HOW TO COMPLETE THIS TASK:
In the data beneath this task, how many lines contain "АТОЛ"? Answer with the number only.

EXCERPTED RECORDS:
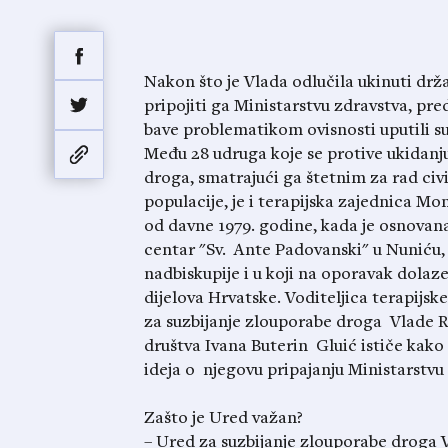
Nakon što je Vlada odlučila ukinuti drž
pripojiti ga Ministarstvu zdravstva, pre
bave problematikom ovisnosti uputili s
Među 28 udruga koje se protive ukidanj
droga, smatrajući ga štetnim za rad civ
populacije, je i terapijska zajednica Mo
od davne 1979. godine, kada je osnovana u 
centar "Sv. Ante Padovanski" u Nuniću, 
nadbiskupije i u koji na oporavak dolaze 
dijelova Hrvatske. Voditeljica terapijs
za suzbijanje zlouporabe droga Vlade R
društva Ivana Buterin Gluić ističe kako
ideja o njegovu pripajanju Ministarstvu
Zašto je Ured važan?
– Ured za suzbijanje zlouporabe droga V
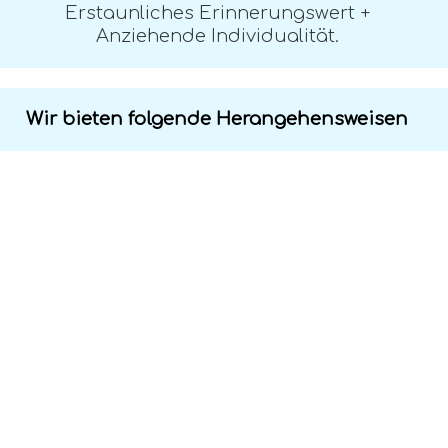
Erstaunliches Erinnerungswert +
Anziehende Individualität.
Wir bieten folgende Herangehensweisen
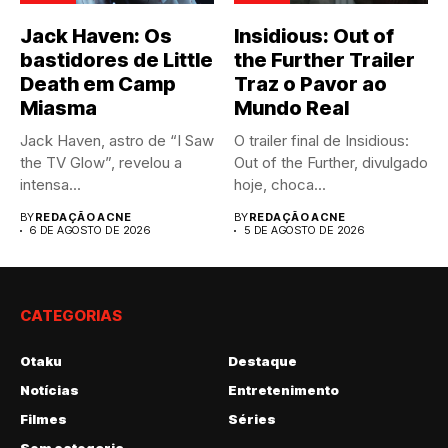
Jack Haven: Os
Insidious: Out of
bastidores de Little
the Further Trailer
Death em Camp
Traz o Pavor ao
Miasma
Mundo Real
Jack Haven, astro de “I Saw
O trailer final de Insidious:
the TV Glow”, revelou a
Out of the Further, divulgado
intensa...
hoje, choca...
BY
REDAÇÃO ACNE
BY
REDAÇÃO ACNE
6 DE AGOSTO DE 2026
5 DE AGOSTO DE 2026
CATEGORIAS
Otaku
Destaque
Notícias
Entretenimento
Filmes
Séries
--
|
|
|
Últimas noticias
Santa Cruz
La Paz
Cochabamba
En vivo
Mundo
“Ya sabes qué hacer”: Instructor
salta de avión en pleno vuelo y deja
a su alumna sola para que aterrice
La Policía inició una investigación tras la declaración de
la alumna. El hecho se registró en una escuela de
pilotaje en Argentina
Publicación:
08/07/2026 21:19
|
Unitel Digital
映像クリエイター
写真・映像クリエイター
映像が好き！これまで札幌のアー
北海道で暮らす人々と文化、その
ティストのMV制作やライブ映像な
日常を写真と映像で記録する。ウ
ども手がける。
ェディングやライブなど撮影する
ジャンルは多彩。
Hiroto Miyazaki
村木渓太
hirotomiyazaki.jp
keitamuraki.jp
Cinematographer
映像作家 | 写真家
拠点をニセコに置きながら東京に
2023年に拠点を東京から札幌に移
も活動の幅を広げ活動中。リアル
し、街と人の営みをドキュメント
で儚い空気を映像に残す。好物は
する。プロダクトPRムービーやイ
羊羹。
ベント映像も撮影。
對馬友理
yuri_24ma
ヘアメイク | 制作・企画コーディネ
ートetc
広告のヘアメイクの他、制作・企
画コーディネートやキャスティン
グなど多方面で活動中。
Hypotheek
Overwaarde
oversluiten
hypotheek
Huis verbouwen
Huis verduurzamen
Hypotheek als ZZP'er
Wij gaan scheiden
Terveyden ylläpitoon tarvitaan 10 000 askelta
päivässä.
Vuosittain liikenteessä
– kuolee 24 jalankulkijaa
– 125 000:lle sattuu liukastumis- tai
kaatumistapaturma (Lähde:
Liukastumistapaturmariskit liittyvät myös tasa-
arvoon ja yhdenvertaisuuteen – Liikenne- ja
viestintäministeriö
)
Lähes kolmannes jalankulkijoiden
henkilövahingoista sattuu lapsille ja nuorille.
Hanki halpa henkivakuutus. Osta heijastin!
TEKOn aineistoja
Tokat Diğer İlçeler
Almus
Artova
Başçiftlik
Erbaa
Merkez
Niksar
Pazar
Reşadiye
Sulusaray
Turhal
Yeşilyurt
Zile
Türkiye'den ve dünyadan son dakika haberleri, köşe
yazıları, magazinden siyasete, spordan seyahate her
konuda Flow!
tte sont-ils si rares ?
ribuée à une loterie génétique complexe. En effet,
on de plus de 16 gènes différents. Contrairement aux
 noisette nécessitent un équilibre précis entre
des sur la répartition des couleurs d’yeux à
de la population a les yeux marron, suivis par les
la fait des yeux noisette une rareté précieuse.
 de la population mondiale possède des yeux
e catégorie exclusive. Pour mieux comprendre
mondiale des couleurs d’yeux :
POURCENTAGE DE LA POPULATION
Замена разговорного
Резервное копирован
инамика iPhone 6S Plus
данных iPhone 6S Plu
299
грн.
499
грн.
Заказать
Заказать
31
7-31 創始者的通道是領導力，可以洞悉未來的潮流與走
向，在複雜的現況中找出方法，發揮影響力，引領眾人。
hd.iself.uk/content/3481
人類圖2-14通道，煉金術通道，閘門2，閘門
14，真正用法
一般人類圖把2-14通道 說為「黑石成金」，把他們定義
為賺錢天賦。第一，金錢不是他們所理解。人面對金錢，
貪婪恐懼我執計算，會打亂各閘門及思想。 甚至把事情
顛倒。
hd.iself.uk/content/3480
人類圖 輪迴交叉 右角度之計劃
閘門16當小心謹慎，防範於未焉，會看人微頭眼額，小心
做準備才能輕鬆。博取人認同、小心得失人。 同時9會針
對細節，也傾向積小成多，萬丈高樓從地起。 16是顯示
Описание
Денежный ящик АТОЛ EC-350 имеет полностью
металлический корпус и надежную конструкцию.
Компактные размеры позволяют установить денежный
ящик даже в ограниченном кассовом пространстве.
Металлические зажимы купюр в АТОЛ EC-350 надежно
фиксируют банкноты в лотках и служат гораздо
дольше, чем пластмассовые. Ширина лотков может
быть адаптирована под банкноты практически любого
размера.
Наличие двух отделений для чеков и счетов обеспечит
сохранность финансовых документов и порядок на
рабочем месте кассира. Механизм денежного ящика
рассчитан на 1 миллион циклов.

WORKED SOLUTION:
2